There will always be a place for double sourced stories, good editing and original feature articles. As the U.S. is quickly learning, however, those elements may be served in a different distribution method.
In our DC hometown, The Washington Post remains the paper of record and an institution. Even as long-term staffers take buyout packages and make way for editorial sharing with other papers, we are fortunate to have an amazing hometown paper.
There may not be a better one-two editorial columnist punch in America than Dana Milbank exposing the man pulling the levers behind the curtain and David Broder explaining why the levers were being pulled. Our sports columnists are Sally Jenkins, Michael Wilbon and Tom Boswell with Kornheiser and Feinstein showing up every so often. The catty Lisa de Moraes exposes why television is called the boob tube, and Metro’s reporting reporting remains solid.
But WPO, as they’re called in financial circles, is less a newspaper or media company and more a content conglomerate.
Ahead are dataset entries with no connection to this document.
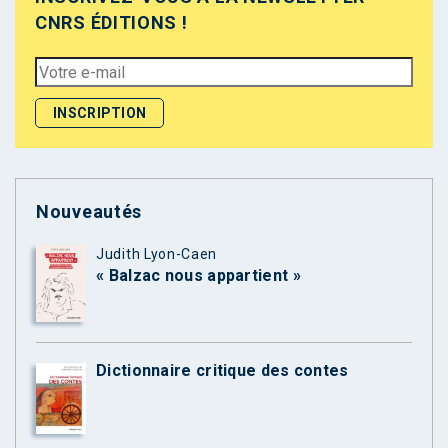
CNRS ÉDITIONS !
Nouveautés
Judith Lyon-Caen
« Balzac nous appartient »
Dictionnaire critique des contes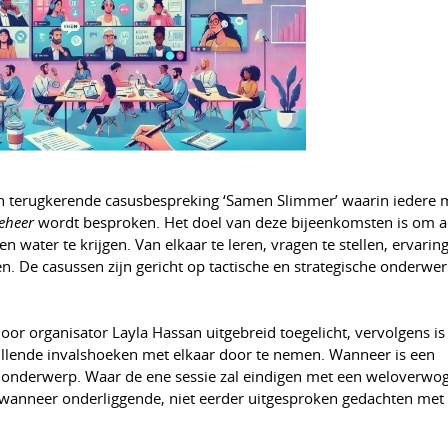
an terugkerende casusbespreking ‘Samen Slimmer’ waarin iedere
beheer
wordt besproken. Het doel van deze bijeenkomsten is om a
 water te krijgen. Van elkaar te leren, vragen te stellen, ervarin
n. De casussen zijn gericht op tactische en strategische onderwe
door organisator Layla Hassan uitgebreid toegelicht, vervolgens is
llende invalshoeken met elkaar door te nemen. Wanneer is een
r onderwerp. Waar de ene sessie zal eindigen met een weloverwoge
 wanneer onderliggende, niet eerder uitgesproken gedachten met 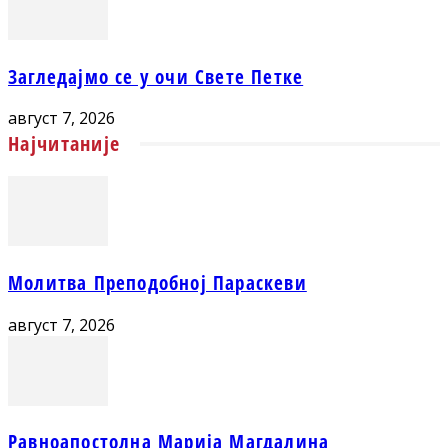
Загледајмо се у очи Свете Петке
август 7, 2026
Најчитаније
Молитва Преподобној Параскеви
август 7, 2026
Равноапостолна Марија Магдалина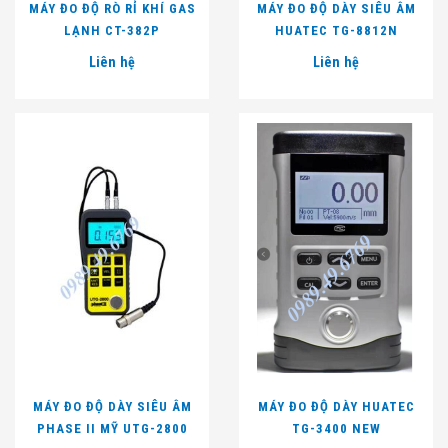
MÁY ĐO ĐỘ RÒ RỈ KHÍ GAS
MÁY ĐO ĐỘ DÀY SIÊU ÂM
LẠNH CT-382P
HUATEC TG-8812N
Liên hệ
Liên hệ
MÁY ĐO ĐỘ DÀY SIÊU ÂM
MÁY ĐO ĐỘ DÀY HUATEC
PHASE II MỸ UTG-2800
TG-3400 NEW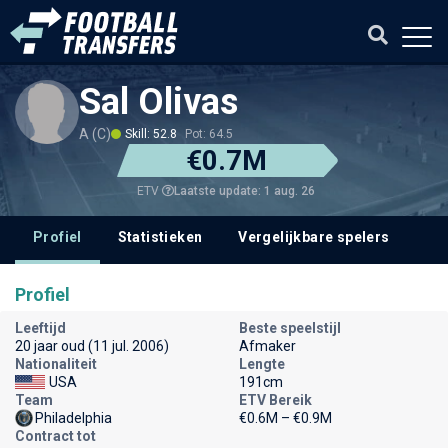
Sal Olivas
A (C)
Skill: 52.8
Pot: 64.5
€0.7M
Laatste update: 1 aug. 26
ETV
Profiel
Statistieken
Vergelijkbare spelers
Profiel
Leeftijd
Beste speelstijl
20 jaar oud (11 jul. 2006)
Afmaker
Nationaliteit
Lengte
USA
191cm
Team
ETV Bereik
Philadelphia
€0.6M – €0.9M
Contract tot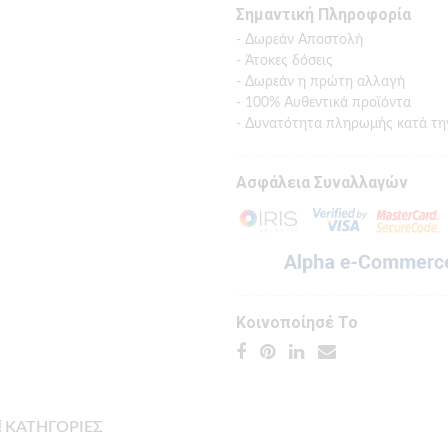
Σημαντική Πληροφορία
- Δωρεάν Αποστολή
- Άτοκες δόσεις
- Δωρεάν η πρώτη αλλαγή
- 100% Αυθεντικά προϊόντα
- Δυνατότητα πληρωμής κατά τη
Ασφάλεια Συναλλαγών
Κοινοποίησέ Το
ΚΑΤΗΓΟΡΙΕΣ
Tutoring mill Kaplan accounts for a massive share of the company’s financial growth according to its 10-K filing with the SEC last month.
A tiny paid circulation chart on page 13 tells the story. In 2006, there were 681,510 subscribers. In just two years, circulation has fallen 6% and shows no signs of ever regaining its lost customers.
The Post isn’t alone.
The Tuscon Citizen ran its last issue this weekend. Papers in Denver, Detroit and other cities go online or cease operation. Just as millenials continue to eschew wired telephone service in their homes, the U.S. information-seeking population continues fragmenting, seeking news fast via blogs, Twitter or even cable news.
Yet word on Ad Age’s site yesterday was that the mainstream media wants the world’s search engines, especially Google, to deliver mainstream media results higher than “parasites off the true producers of content”. An ESPN exec reportedly drove the issue at a meeting of the Google’s Publishers Advisory Council. Quoting SEO guru Lisa Barone at Outspoken Media, “They knew that a Publisher’s Advisory Council even existed. Did you know?”
I would have been shocked if such an entity didn’t exist, but the very notion that the blogosphere competes with mainstream media is nonsensical. The distribution method used by mainstream media is flawed, and until it is fixed, the mainstream media companies will continue suffering.
Even now, when streaming cable television offers multiple news channels, finding an actual newscast at an off-peak hour during prime time is impossible. The Internet provides news seekers with the ability to create their own news supplier, likely a cluster of sources each reporting on different issues. Media outlets who insist that those news seekers use their form of distribution will soon join typewriter ribbon suppliers and telegraph repairmen on the sidelines of technology history.
I heard the rallying cry in the mid 1980s when media was told to get online. For the most part, they laughed at the geeks sitting in front of monochromatic screens and communicating with someone in another city, much like people wondered why anyone would ever need a private telephone line. Yet the biggest source I’ve found of anyone bemoaning the slow death of print and live broadcast is mainstream media.
The public may not know what is best for its information gathering need, but the public must assuredly knows what it wants. Google spent billions figuring out how to track what the public wants and became ubiquitous. Surely international conglomerates can figure out how to make their stories appear before this opinion piece if small upstart companies can do so.